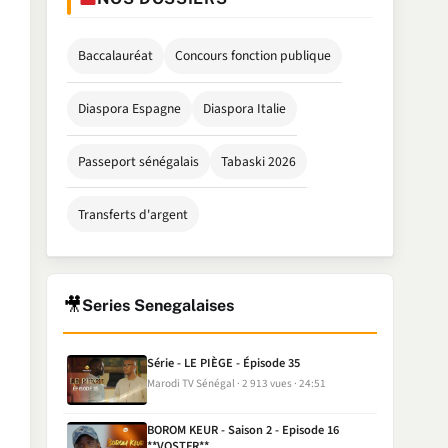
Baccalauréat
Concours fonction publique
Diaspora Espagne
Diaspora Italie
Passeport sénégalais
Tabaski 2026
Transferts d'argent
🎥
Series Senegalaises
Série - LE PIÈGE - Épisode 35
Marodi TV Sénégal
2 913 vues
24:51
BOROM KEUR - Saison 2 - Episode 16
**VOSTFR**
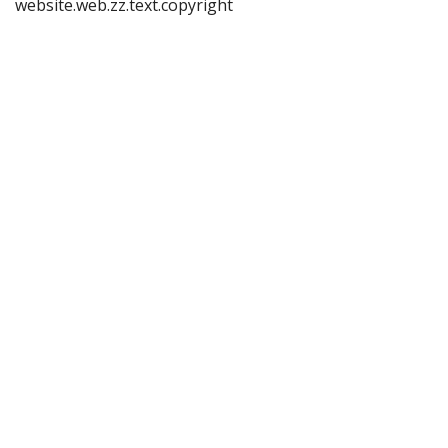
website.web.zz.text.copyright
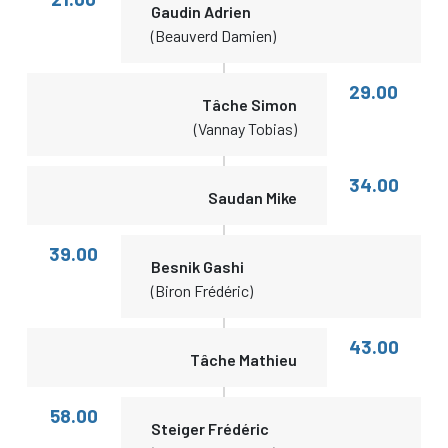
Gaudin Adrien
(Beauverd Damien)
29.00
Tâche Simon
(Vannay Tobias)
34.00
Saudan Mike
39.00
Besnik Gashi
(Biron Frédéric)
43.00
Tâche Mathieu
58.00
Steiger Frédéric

◆ ◆ ◆ ◆ ◆ ◆ ◆

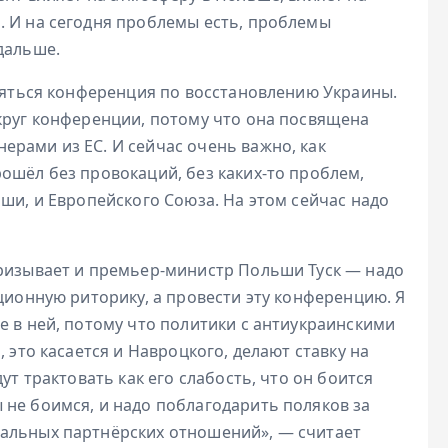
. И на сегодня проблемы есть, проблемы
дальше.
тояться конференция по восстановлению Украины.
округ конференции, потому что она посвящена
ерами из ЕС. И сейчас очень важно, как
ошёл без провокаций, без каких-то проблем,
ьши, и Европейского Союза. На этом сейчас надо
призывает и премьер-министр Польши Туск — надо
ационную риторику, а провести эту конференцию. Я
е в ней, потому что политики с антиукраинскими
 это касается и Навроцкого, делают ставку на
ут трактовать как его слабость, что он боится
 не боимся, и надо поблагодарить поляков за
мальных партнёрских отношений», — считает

◆ ◆ ◆ ◆ ◆ ◆ ◆

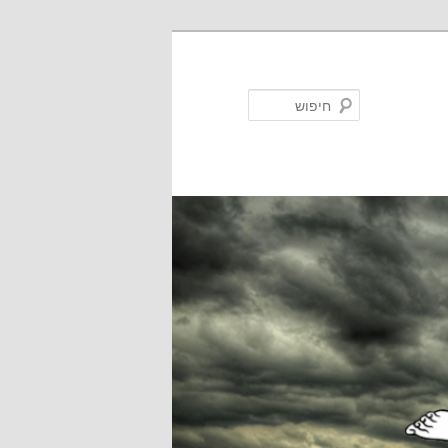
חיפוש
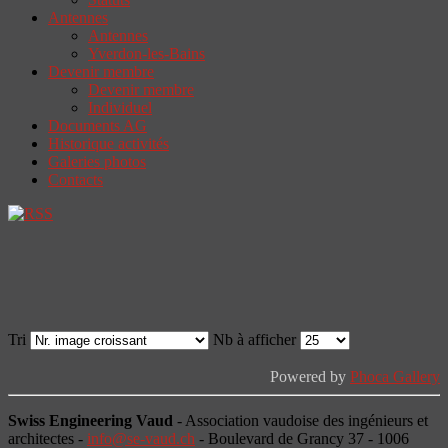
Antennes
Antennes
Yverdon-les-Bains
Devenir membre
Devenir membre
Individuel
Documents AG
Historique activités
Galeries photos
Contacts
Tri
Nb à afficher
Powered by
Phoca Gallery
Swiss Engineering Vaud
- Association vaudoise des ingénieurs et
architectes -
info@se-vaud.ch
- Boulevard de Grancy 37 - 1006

◆ ◆ ◆ ◆ ◆ ◆ ◆

→ **Exercise objective**:
The expected output is the lines above from the one containing "Série - LE PIÈGE - Épisode 35" to the one containing "(Biron Frédéric)", both ends included, reproduced exactly with every picture left out.

→ **Exercise result**:
Série - LE PIÈGE - Épisode 35
Marodi TV Sénégal
2 913 vues
24:51
BOROM KEUR - Saison 2 - Episode 16
**VOSTFR**
website.web.zz.text.copyright
Gaudin Adrien
(Beauverd Damien)
29.00
Tâche Simon
(Vannay Tobias)
34.00
Saudan Mike
39.00
Besnik Gashi
(Biron Frédéric)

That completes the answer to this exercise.